Repeated measures ANOVA revealed that the experimental group exhibited significantly greater improvements in FMA-LE, BBS, step frequency, and gait speed compared to the control group. This finding robustly supports the potential of MI as an enhancer for task-oriented robotic training. Notably, the experimental group achieved over a 4-point higher FMA-LE score than the control group. While this aligns with previous studies on robotic training alone, it exceeds the 2.8-point mean improvement reported with standalone robotic interventions [47], underscoring the synergistic value of MI. The superior efficacy of combined MI and task-oriented robotic training compared to monotherapy may involve dual neural remodeling pathways. Robotic training, through task-specific repetitive inputs such as closed-loop hip-knee trajectory control provided by the exoskeleton robot and trunk balance tasks, strengthens spinal-cortical motor pattern generation by activating Ia afferent fibers [14], thereby facilitating motor cortex relearning of multi-joint coordination of the lower limbs [48]. Concurrently, MI training enhances the efficiency of cortical information transfer by customizing protocols to match suitable difficulty levels, thus optimizing the simulation of specific movement postures. This process predominantly engages central mechanisms, activating motor cortical networks overlapping with actual motor execution regions, including the premotor cortex, supplementary motor area, and primary sensorimotor cortex. Consequently, MI amplifies the peripheral sensory stimulation induced by task-oriented robotic training on central neural circuits, yielding synergistic effects that result in significant functional gains surpassing those of single therapies [16–18]. These findings provide crucial clinical evidence for optimizing early stroke rehabilitation strategies.

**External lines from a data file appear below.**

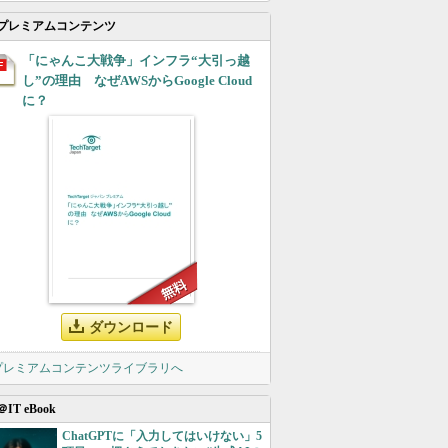
プレミアムコンテンツ
「にゃんこ大戦争」インフラ“大引っ越
し”の理由 なぜAWSからGoogle Cloud
に？
ダウンロード
 プレミアムコンテンツライブラリへ
＠IT eBook
ChatGPTに「入力してはいけない」5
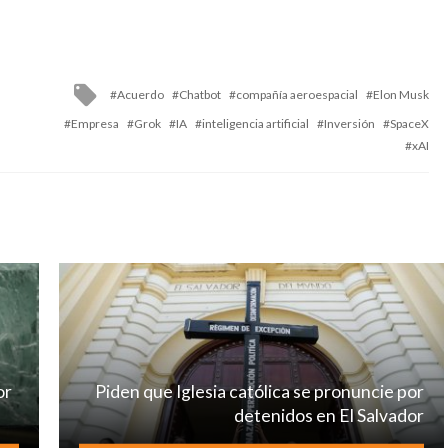
Tagged
Acuerdo
Chatbot
compañía aeroespacial
Elon Musk
with
Empresa
Grok
IA
inteligencia artificial
Inversión
SpaceX
xAI
or
Piden que Iglesia católica se pronuncie por
detenidos en El Salvador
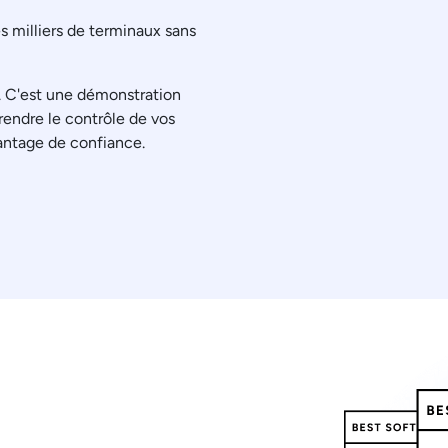
s milliers de terminaux sans
t. C'est une démonstration
endre le contrôle de vos
antage de confiance.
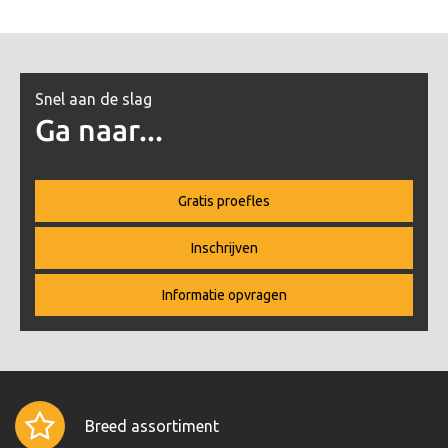
Snel aan de slag
Ga naar...
Gratis proefles
Inschrijven
Informatie opvragen
Breed assortiment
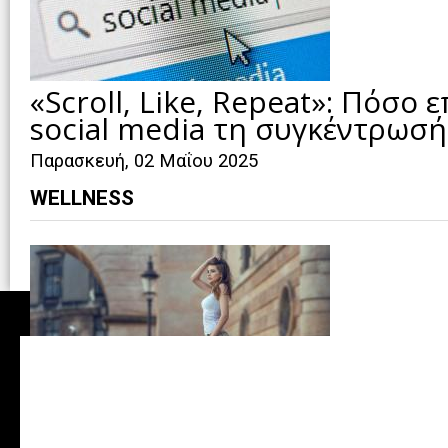
«Scroll, Like, Repeat»: Πόσο
social media τη συγκέντρωσή
Παρασκευή, 02 Μαΐου 2025
WELLNESS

Conventional rehabilitation theories suggest motor function recovery relies solely on the reorganization of the primary M1 and corticospinal tract repair [49]. However, emerging evidence positions the PFC as a key hub for executive control and cognitive regulation, widely recognized as a core node mediating rehabilitation progression [20]. Consistent with this perspective, our fNIRS findings revealed enhanced functional coupling between the PFC and motor-related regions after combined MI and task-oriented robot training, especially in LPFC-RPM and LPFC-RS1 pairs, suggesting improved coordination within the executive control and motor network circuits. These results corroborate the critical role of PFC in correcting motor errors within cerebellar-basal ganglia circuits. Mechanistically, the PFC may enhance functional cooperation between cognitive control regions and motor execution areas, thereby improving information exchange efficiency [50] and rapid integration of error feedback. Furthermore, it may optimize corticospinal connectivity and improve the recruitment of spinal α-motoneurons through descending pathways [51], ultimately enhancing the transmission efficiency of motor commands elicited by task-oriented robotic training. These findings challenge Wolpaw’s “core motor network theory” and highlight the pivotal role of the executive control network in post-stroke compensating motor reorganization. Specifically, when corticospinal tract integrity is severely compromised, the PFC may facilitate a “cognitive-to-motor functional reorganization” through extrapyramidal pathways [52], proving new evidence that MI-induced neuroplasticity extends beyond primary motor circuits.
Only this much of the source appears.